Tuesday, March 03, 2009

Needled

This is sort of about knitting but also about something else. I'd invite you to skip the boring bits if you're not a knitter but it's probably all boring bits if you're not a knitter, so you're welcome to come back tomorrow, which ought to prove amusing.

A couple of weeks ago I got a book in the mail called Selbuvotter: Biography of a Knitting Tradition, which has patterns for really beautiful Norwegian gloves and mittens. I spent a few days going through it, reading up on the techniques, and marking with Post-It flags the things I wanted to make, and then I started one of the projects, a pair of gloves (the ones that start on page 69, if you're following along at home). As soon as I got to the fingers, I ran into a snag, because the numbers just didn't add up: the divisions for the fingers didn't work, at all. I spent a solid hour, probably more, staring at the charts, counting, staring at the knitted piece, counting some more, moving stitches around, trying to make it work. I couldn't.

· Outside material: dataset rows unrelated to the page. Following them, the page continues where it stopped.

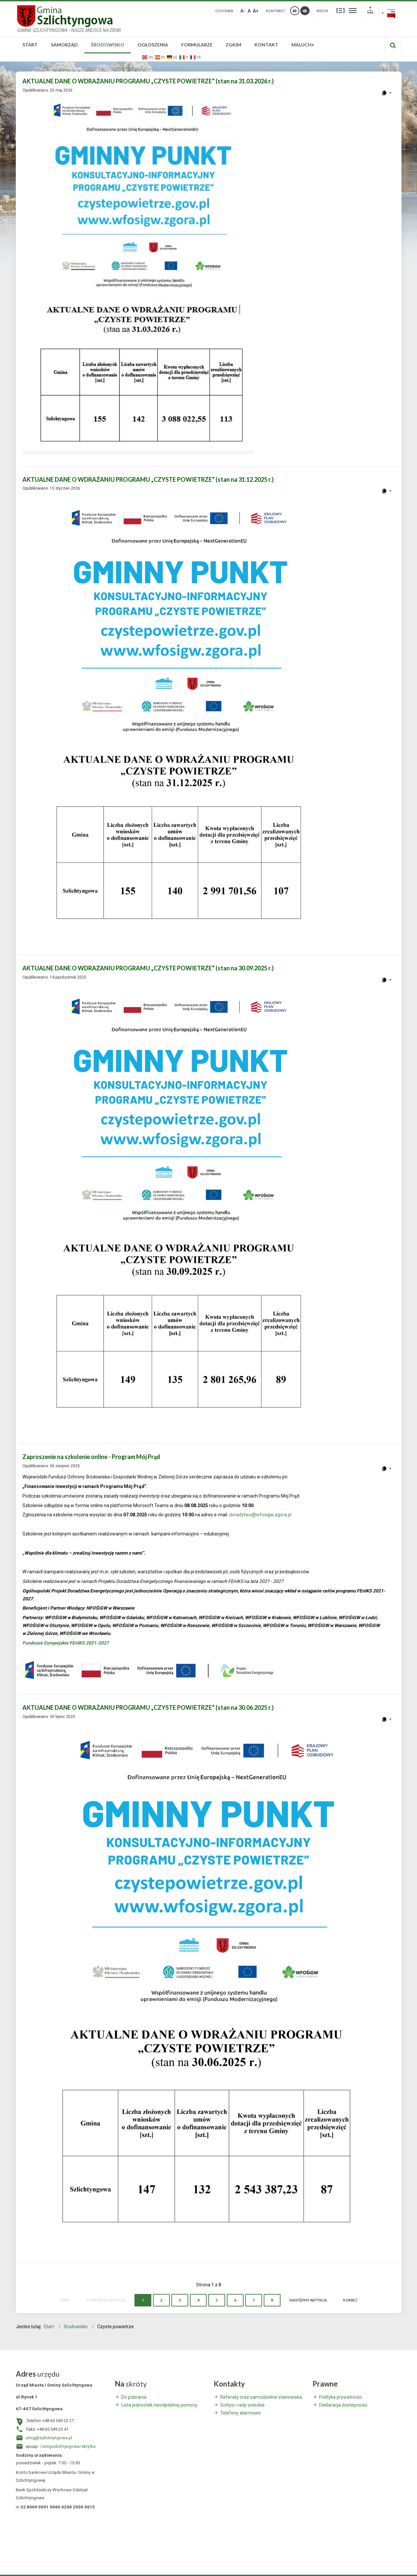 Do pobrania (133, 2397)
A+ (255, 11)
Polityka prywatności (340, 2397)
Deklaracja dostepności (343, 2405)
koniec (350, 2300)
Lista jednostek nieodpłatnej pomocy (159, 2405)
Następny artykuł (308, 2300)
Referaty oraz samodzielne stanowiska (261, 2397)
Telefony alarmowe (240, 2413)
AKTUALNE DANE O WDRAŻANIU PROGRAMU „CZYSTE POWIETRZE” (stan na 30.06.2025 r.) (148, 1707)
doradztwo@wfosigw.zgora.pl (260, 1514)
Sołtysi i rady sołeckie (242, 2405)
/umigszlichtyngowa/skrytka (68, 2446)
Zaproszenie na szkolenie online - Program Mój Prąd (91, 1456)
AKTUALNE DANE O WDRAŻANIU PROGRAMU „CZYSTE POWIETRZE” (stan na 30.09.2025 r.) (148, 968)
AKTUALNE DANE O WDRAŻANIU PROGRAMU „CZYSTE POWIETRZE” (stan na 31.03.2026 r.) (148, 81)
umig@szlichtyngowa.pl (49, 2437)
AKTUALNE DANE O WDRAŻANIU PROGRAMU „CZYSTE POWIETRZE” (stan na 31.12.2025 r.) (148, 479)
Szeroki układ (352, 10)
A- (242, 11)
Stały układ (340, 10)
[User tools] (386, 93) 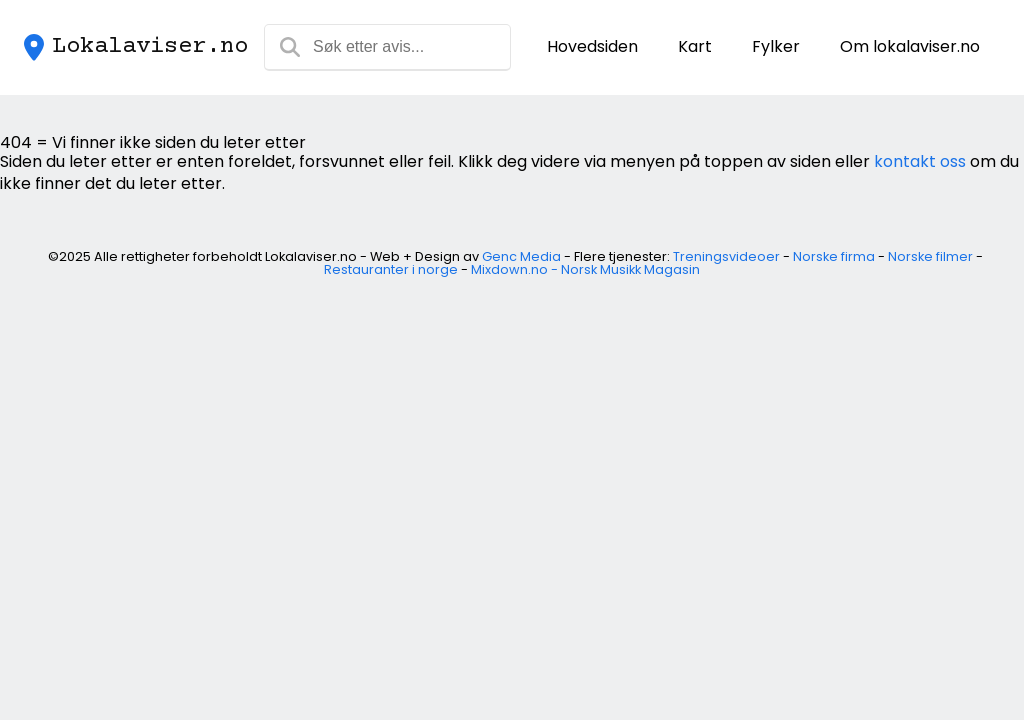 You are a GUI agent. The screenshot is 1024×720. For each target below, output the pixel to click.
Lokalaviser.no (150, 47)
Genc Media (521, 256)
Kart (695, 46)
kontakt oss (920, 161)
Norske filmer (930, 256)
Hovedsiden (592, 46)
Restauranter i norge (391, 269)
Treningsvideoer (726, 256)
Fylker (776, 46)
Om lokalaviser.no (910, 46)
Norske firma (834, 256)
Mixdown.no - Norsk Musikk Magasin (585, 269) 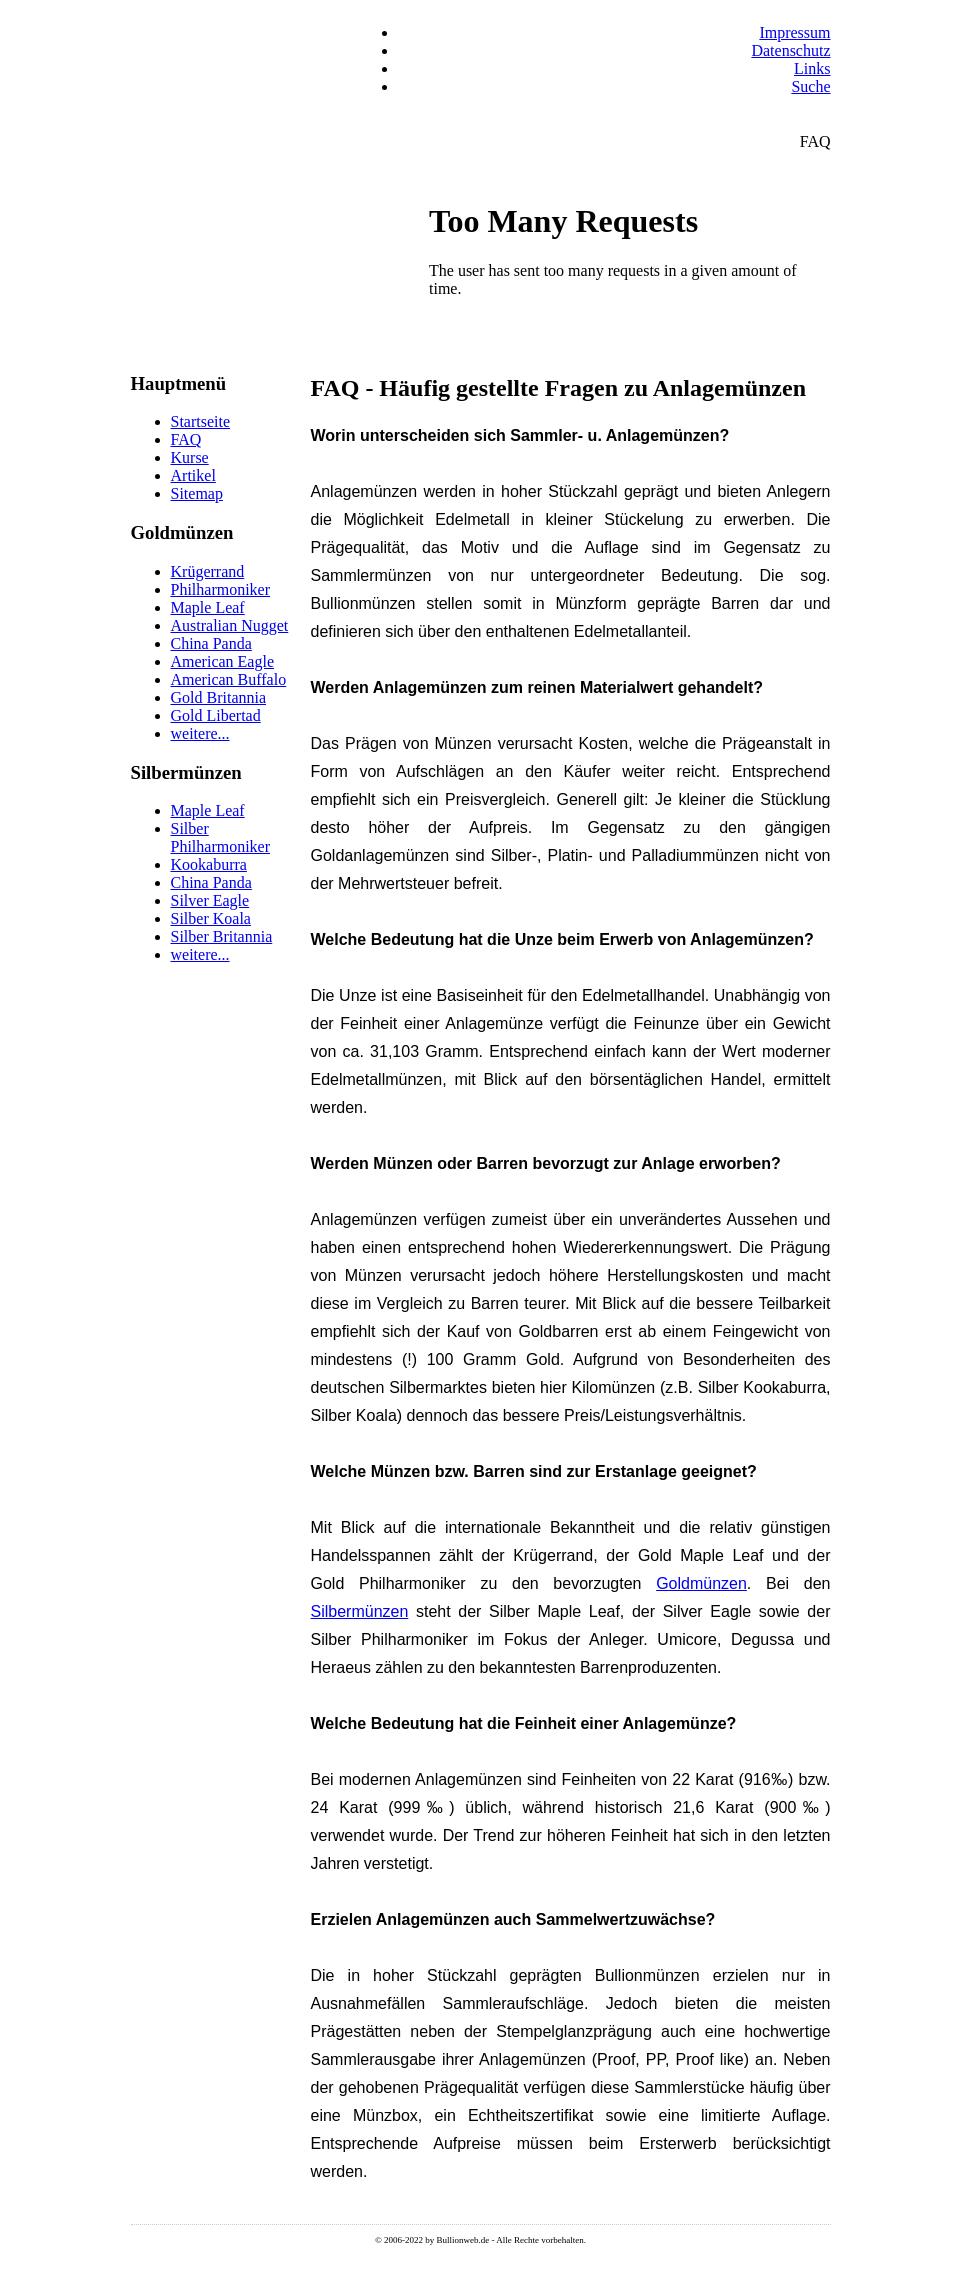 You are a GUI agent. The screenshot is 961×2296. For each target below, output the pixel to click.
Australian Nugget (230, 625)
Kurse (190, 457)
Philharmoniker (221, 589)
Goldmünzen (701, 1583)
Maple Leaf (208, 607)
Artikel (193, 475)
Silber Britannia (222, 936)
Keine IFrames (626, 282)
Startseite (201, 421)
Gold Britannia (219, 697)
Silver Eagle (210, 900)
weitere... (200, 733)
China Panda (211, 643)
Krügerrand (208, 571)
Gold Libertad (216, 715)
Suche (810, 86)
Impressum (794, 32)
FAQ (186, 439)
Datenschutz (790, 50)
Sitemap (197, 493)
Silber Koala (211, 918)
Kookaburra (209, 864)
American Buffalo (229, 679)
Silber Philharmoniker (221, 837)
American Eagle (223, 661)
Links (812, 68)
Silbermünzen (360, 1611)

Eventually it dawned on me that 1) the Internet exists and 2) there might be errata for the book and 3) the Internet was a likely source for these errata. And here they are.

After staring at the chart for a good ten minutes and counting repeatedly, I came to the conclusion that the chart in the book was identical to the chart on the screen, which is probably the case, because the book has had a second edition, which I clearly have, and the errata are correcting mistakes that were in the first edition. (A quick check of the other errata confirmed this.) This means that the chart must be correct, and I just plain can't figure out what's going on in it, which is frustrating, but it might just be me, and I'm going to have to bull my way through it and force the thing to work, which is annoying but at least true to the spirit of a folk knitting pattern.

But look at this.

Perhaps I'm just stuffy but I would rather not see the word "duh" in a page of errata. That's not the point of this, though: the point is the word "patter", which ought to be "pattern", which means that there is a mistake in a piece of text that exists for the purpose of fixing mistakes previously made.

You may insert the standard rant about proofreading here: you've probably heard it from me before, and if you haven't, you won't have to go too far back to find one. The fact is that when your errata page has an erratum, you are just not paying attention.